What to do
The entries below contain pictures, which are to be left out; write out exactly, and only, the lines from the line with "notre set de" up to and including the line with "Casaco MARC JACOBS 100 % Al".

Source data
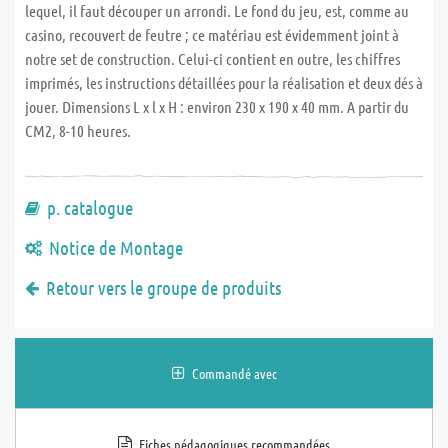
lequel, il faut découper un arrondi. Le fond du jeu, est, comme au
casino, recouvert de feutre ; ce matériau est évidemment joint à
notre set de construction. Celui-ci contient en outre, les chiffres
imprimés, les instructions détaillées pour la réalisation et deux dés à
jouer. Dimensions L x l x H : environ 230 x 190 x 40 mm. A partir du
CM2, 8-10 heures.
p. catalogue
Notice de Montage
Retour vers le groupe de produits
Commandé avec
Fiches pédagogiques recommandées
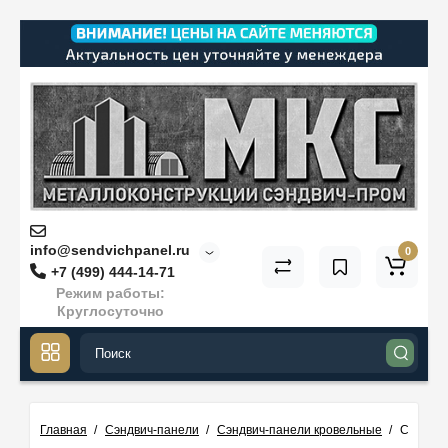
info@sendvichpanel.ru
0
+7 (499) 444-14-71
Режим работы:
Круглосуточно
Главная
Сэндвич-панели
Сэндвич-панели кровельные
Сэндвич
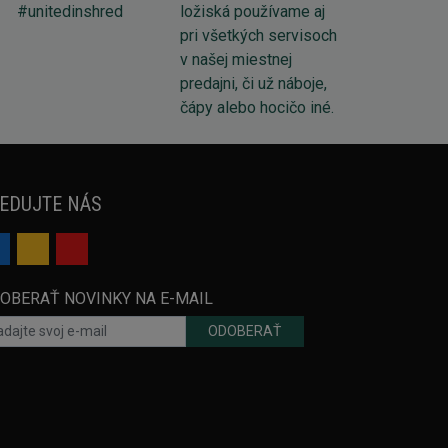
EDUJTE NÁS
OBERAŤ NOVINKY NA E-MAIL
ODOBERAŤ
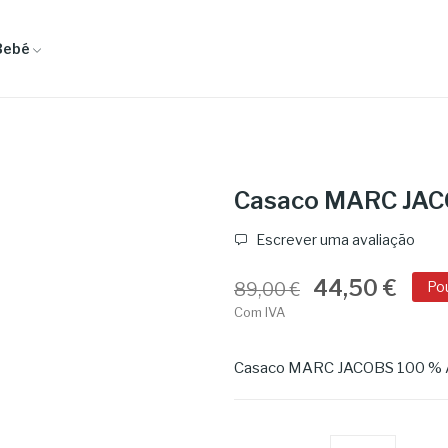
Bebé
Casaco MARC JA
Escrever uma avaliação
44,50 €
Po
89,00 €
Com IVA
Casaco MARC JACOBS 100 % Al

---

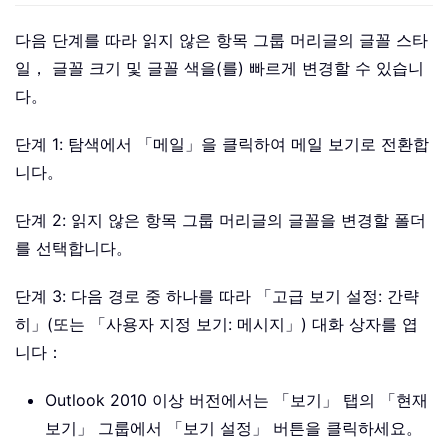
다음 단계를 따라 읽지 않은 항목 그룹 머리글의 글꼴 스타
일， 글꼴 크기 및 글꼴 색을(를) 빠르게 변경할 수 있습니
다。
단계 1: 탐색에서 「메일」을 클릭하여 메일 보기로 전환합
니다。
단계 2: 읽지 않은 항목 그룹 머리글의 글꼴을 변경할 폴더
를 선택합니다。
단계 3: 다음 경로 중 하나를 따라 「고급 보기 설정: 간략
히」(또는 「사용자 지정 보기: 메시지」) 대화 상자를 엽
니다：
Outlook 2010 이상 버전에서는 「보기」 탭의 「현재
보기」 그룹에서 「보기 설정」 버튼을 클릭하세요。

Result of the task
notre set de construction. Celui-ci contient en outre, les chiffres
imprimés, les instructions détaillées pour la réalisation et deux dés à
jouer. Dimensions L x l x H : environ 230 x 190 x 40 mm. A partir du
CM2, 8-10 heures.
p. catalogue
Notice de Montage
Retour vers le groupe de produits
Commandé avec
Fiches pédagogiques recommandées
info@sendvichpanel.ru
0
+7 (499) 444-14-71
Режим работы:
Круглосуточно
Главная
Сэндвич-панели
Сэндвич-панели кровельные
Сэндвич
EDUJTE NÁS
OBERAŤ NOVINKY NA E-MAIL
ODOBERAŤ
Bebé
Casaco MARC JA
Escrever uma avaliação
44,50 €
Po
89,00 €
Com IVA
Casaco MARC JACOBS 100 % Al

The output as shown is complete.